=================================
REDUCERON MEMO 28
Mark-Compact in O(survivors) time
Matthew N, 6 August 2009
=================================
One of the big advantages of copying collectors is that they take time
linear in size of the live graph. Most collectors take time linear in
the size of the heap. In functional language implementations, the
live graph is typically small compared to the heap, due to many
short-lived allocations. This makes a copying collector very
attractive in a functional setting.
On the other hand, one of the big disadvantages of copying collectors
is that they require the heap to be split into two sub-spaces: a
"from-space" where the live graph and the garbage resides and a
"to-space" where the live graph is written to. The result is that
maximum residency of the live graph is halved, wasting precious
memory.
This memo simply points out that a one-space compacting collector that
takes time linear in the size of the live graph is possible. The size
of the live graph is sometimes referred to as the number of survivors,
hence the time-complexity of the algorithm is O(survivors). The
algorithm is a mild variation of the Two-Finger Mark-Compact
algorithm.
The Two-Finger Mark-Compact algorithm
-------------------------------------
Jones and Lins define Edwards's Two-Finger algorithm as follows.
numSurvivors = mark();
relocate();
updatePointers(numSurvivors);
heapPointer = numSurvivors + 1;
The "mark" phase marks the live cells in the heap, and takes time
proportional to the size of the live graph.

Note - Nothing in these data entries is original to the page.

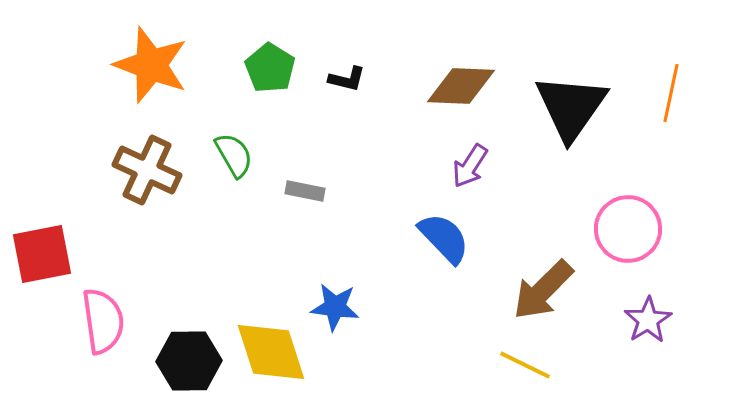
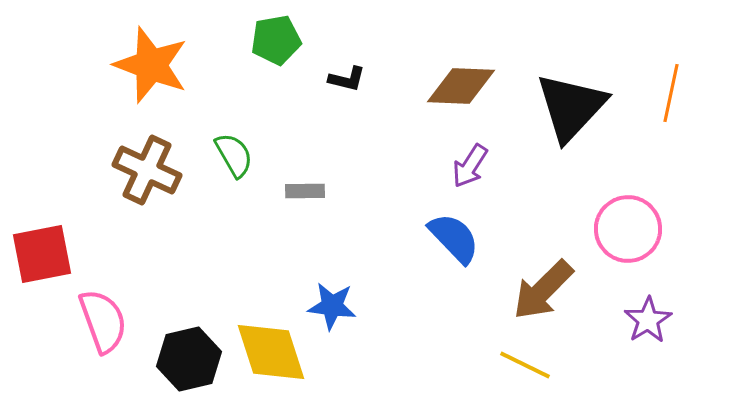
green pentagon: moved 6 px right, 28 px up; rotated 30 degrees clockwise
black triangle: rotated 8 degrees clockwise
gray rectangle: rotated 12 degrees counterclockwise
blue semicircle: moved 10 px right
blue star: moved 3 px left, 1 px up
pink semicircle: rotated 12 degrees counterclockwise
black hexagon: moved 2 px up; rotated 12 degrees counterclockwise
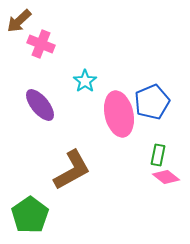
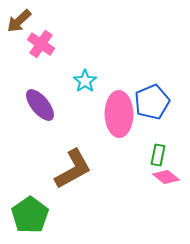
pink cross: rotated 12 degrees clockwise
pink ellipse: rotated 12 degrees clockwise
brown L-shape: moved 1 px right, 1 px up
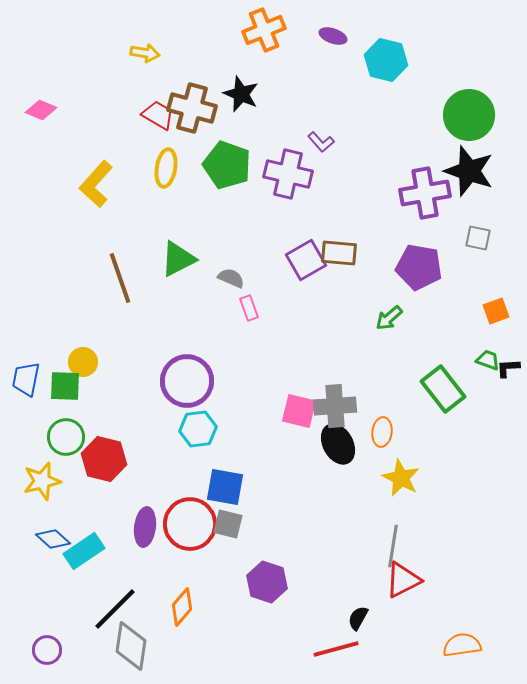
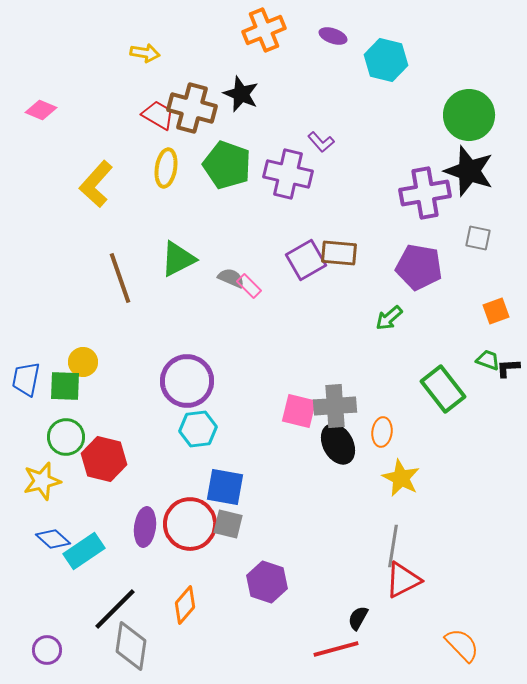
pink rectangle at (249, 308): moved 22 px up; rotated 25 degrees counterclockwise
orange diamond at (182, 607): moved 3 px right, 2 px up
orange semicircle at (462, 645): rotated 54 degrees clockwise
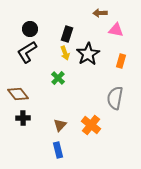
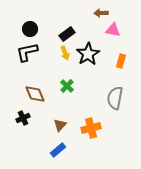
brown arrow: moved 1 px right
pink triangle: moved 3 px left
black rectangle: rotated 35 degrees clockwise
black L-shape: rotated 20 degrees clockwise
green cross: moved 9 px right, 8 px down
brown diamond: moved 17 px right; rotated 15 degrees clockwise
black cross: rotated 24 degrees counterclockwise
orange cross: moved 3 px down; rotated 36 degrees clockwise
blue rectangle: rotated 63 degrees clockwise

The "relocate" phase makes use of a left pointer and a right pointer.
The left pointer starts at the left end of the heap and advances from
left to right. The right pointer starts at the right end of the heap
and advances from right to left. On each iteration, the left pointer
is advanced to point to the next free cell, and the right pointer is
advanced to point to the next live cell; the leftmost free cell is
overwritten with the rightmost live cell, and the righmost live cell
is overwritten its new address, as pointed to by the left pointer.

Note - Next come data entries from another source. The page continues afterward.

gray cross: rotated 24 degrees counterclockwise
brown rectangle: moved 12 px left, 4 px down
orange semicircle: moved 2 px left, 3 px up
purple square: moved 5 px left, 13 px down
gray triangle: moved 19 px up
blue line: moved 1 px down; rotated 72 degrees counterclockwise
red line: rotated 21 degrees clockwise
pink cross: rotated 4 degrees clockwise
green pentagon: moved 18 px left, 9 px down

The "relocation" phase finishes when the left pointer is larger than
the right pointer.
Finally, the "updatePointers" phase iterates through the compacted
live graph and updates any pointers to relocated cells with their new
addresses.
The algorithm is linear in the heap size because every cell on the
heap will have, at some stage during the algorithm, been pointed to by
either the left or right pointer.
Mild variation
--------------
Let us replace the right pointer with a traversal pointer that
advances along the live graph, beginning at the root. Now on every
iteration, advance the traversal pointer to point the to next live cell
whose address is larger than "numSurvivors". Relocate the live cell
to address pointed to by the left pointer, as above.
This variant of the algorithm traverses "numSurvivors" cells three
times: once in the mark phase, once when advancing the left pointer
from address 0 to address numSurvivors, and once when advancing the
traversal pointer along the live graph.
Other considerations
--------------------
It is simple to implement a copying collector, and even simpler to do
so with without using stack! However, the mark phase in Mark-Compact
does require either a stack or the pointer-reversal technique, and
these are both somewhat complicated to implement.